41 Having determined that costs should be awarded in a lump sum, a further question arises how to assess the lump sum. In Paciocco, the Full Court referred to a number of options for the assessment of a lump sum award (at [39]):
Whilst a judge of the Court can hear and determine a lump sum costs award, the determination of the lump sum quantum can be referred to a registrar pursuant to s 35A(1)(h) of the Federal Court Act, and r 3.01(1)(b) of the Rules, read with item 221 of Schedule 2. Alternatively, a registrar may provide assistance with the lump sum hearing: Costs Practice Note at [4.9]. If necessary a separate issue could be referred to a referee by a judge pursuant to s 54A of the Federal Court Act and r 8.6 of the Rules. These will be matters that can be considered by the parties and the judge in determining the appropriate approach to the hearing of the costs dispute.
42 La Sirène adduced evidence from Ms O'Farrell concerning the costs incurred by La Sirène in the proceeding. Those costs totalled $260,756 (excl GST) to 9 February 2020 with an estimate of $17,233 (excl GST) from 10 February 2020 to the date of this hearing. Ms O'Farrell's affidavit included a costs summary in accordance with paragraph 4.10 of the Costs Practice Note. La Sirène invited the Court to make a lump sum assessment of costs based on that material.
43 Urban Alley did not adduce evidence in response.
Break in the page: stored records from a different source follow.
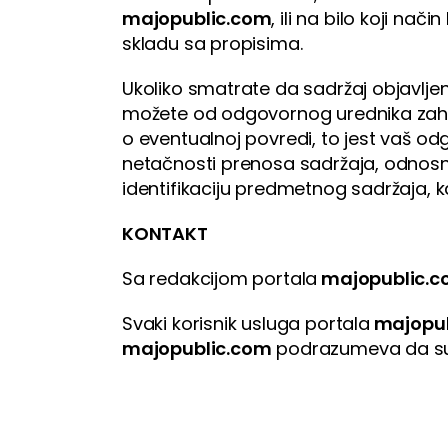
majopublic.com
, ili na bilo koji na
skladu sa propisima.
Ukoliko smatrate da sadržaj objavlje
možete od odgovornog urednika zahte
o eventualnoj povredi, to jest vaš odgo
netačnosti prenosa sadržaja, odnosno
identifikaciju predmetnog sadržaja, ka
KONTAKT
Sa redakcijom portala
majopublic.
Svaki korisnik usluga portala
majopub
majopublic.com
podrazumeva da su sv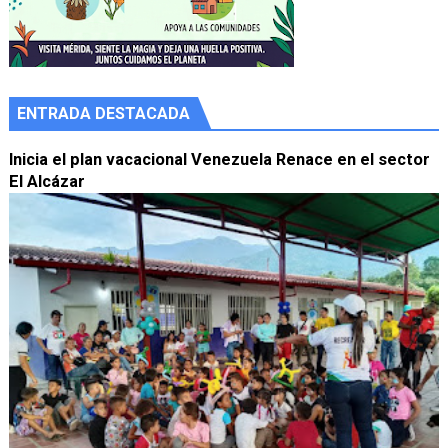
ENTRADA DESTACADA
Inicia el plan vacacional Venezuela Renace en el sector
El Alcázar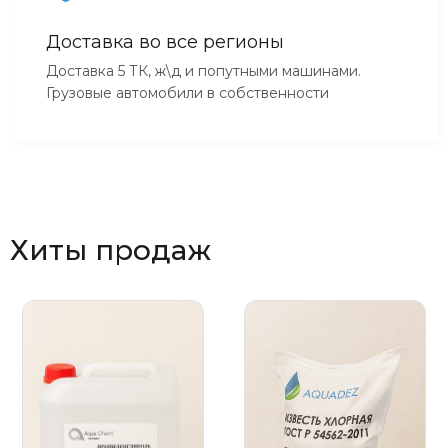
Доставка во все регионы
Доставка 5 ТК, ж\д и попутными машинами.
Грузовые автомобили в собственности
Хиты продаж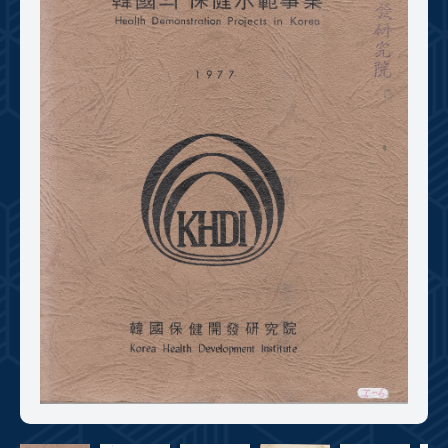
+1
성과 50선
숫자로 보는 50년
50
주년 광장
세계와 함께 한 KIHASA
VR 역사관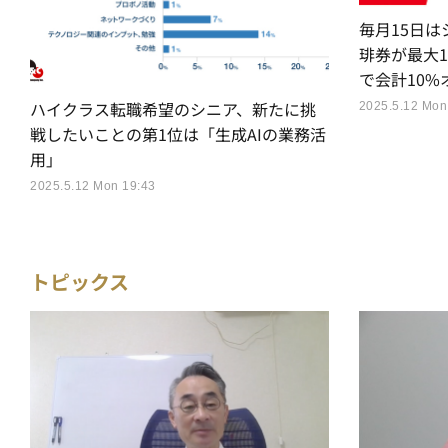
毎月15日は
琲券が最大
で会計10%
ハイクラス転職希望のシニア、新たに挑
2025.5.12 Mon
戦したいことの第1位は「生成AIの業務活
用」
2025.5.12 Mon 19:43
トピックス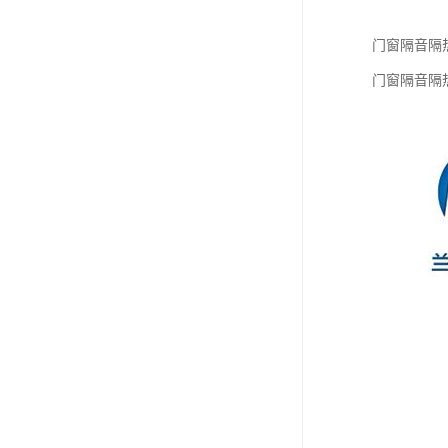
门窗隔音隔
门窗隔音隔热检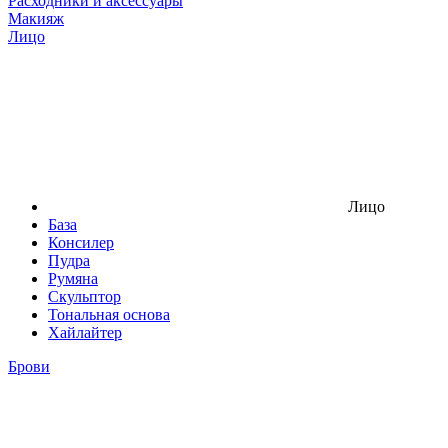
Расходники и аксессуары
Макияж
Лицо
Лицо
База
Консилер
Пудра
Румяна
Скульптор
Тональная основа
Хайлайтер
Брови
Rather, it submitted that the assessment should be undertaken by a Registrar of the Court, an approach recently adopted by Robertson J in Caesarstone Ltd v Ceramiche Caesar S.p.A. (No 3) [2019] FCA 7.
44 In this matter, I consider that the more appropriate course is to refer the quantification of the lump sum award to a Registrar of the Court for determination. That is for two principal reasons. First, as observed by Gordon J in Telstra Corporation at [5], taxation of costs in the Federal Court is conducted by Registrars who have substantial experience in taxation of costs and, as a general statement, a judge's experience in taxing costs is limited. Second, while Urban Alley filed submissions in relation to La Sirène's costs evidence, it had only limited time to prepare responsive material for this hearing. In an assessment before a Registrar, it may wish to adduce further evidence from a costs consultant. That is not to suggest that the Registrar's assessment will involve a process similar to a taxation - as paragraph 4.11 of the Costs Practice Note states, the intention of the lump sum costs procedure is to streamline and expedite the determination or resolution of the quantum of costs and not to replicate the taxation process. It is only to recognise that Urban Alley's opportunity to address the assessment of costs has, to date, been limited and I consider it appropriate to afford Urban Alley more time to do so.
45 For those reasons, I will order that the quantification of the lump award of costs be referred to a Registrar of the Court for determination.